Delays in Diagnosis
Most women learn they have POF after years of puzzling symptoms and frustrating doctors' visits. Up to one-fourth of women aren't diagnosed for five years after the start of menstrual irregularities. When a young, healthy woman complains of irregular periods, hot flashes, low libido, fuzzy thinking, and heart palpitations -- classic menopausal symptoms -- doctors often attribute them to stress and tell them to relax.

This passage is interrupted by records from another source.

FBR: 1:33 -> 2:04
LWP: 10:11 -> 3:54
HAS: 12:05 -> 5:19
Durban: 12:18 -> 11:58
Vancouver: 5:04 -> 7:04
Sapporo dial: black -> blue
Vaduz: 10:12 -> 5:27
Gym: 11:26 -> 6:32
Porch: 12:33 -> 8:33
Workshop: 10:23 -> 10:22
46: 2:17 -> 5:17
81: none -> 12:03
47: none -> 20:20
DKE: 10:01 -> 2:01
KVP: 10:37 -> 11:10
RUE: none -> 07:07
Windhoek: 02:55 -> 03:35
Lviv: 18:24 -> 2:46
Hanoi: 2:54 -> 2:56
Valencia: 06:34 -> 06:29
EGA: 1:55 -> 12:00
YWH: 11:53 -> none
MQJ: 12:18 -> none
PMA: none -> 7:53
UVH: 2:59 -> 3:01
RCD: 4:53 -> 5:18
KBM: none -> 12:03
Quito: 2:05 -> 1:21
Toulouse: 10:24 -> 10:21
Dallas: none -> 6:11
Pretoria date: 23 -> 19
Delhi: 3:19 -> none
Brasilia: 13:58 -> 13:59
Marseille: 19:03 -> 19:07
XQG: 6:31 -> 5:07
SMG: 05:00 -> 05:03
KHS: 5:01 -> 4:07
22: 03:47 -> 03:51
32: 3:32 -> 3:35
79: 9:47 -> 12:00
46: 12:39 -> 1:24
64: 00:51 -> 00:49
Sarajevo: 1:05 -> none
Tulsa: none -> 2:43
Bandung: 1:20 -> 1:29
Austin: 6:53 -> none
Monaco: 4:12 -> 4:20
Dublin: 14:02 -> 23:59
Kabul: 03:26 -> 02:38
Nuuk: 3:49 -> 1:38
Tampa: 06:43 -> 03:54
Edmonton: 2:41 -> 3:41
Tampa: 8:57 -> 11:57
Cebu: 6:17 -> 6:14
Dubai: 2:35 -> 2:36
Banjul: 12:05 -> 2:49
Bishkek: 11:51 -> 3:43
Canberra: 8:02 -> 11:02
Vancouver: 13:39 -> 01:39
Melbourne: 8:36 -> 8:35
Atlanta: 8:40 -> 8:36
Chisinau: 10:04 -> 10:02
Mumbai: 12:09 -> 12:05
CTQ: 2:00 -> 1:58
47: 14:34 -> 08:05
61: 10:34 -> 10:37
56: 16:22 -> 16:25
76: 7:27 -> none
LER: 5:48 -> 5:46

But "even one missed period can signal POF," says Lawrence N. Nelson, MD, principal investigator for a research project on POF at the National Institutes of Health (NIH), in Bethesda, Maryland, who maintains that doctors and patients need to put POF on their radar. A delay in diagnosis can lead to osteopenia -- low bone density -- and eventually osteoporosis.
Neither Tara MacDonald nor her identical twin, Colleen, who also has POF, had had periods from their early teens on. Tara's doctor blamed it on an active lifestyle, while Colleen's doctor attributed it to low body fat.
Both women paid the price. When Tara fell while hiking at 20, her doctor was astounded by her X-ray: Her hand was riddled with fractures, a sign of severe osteoporosis. It turned out her levels of follicle-stimulating hormone, or FSH (they rise as the pituitary gland works overtime to get the ovaries to work), were sky-high: She had POF. At the same time, the broken wrist Colleen had sustained at age 20 still hadn't healed. When she stopped the birth control pill and had her FSH measured (easier to do if a woman isn't using an oral contraceptive), she learned hers had also soared.
Though Colleen, of Laurel, Maryland, was on the pill to prevent pregnancy, women are often prescribed the pill to regulate their cycles. "It isn't until they go off it that they are diagnosed with POF," says Michael Heard, MD, a New Jersey-based reproductive endocrinologist.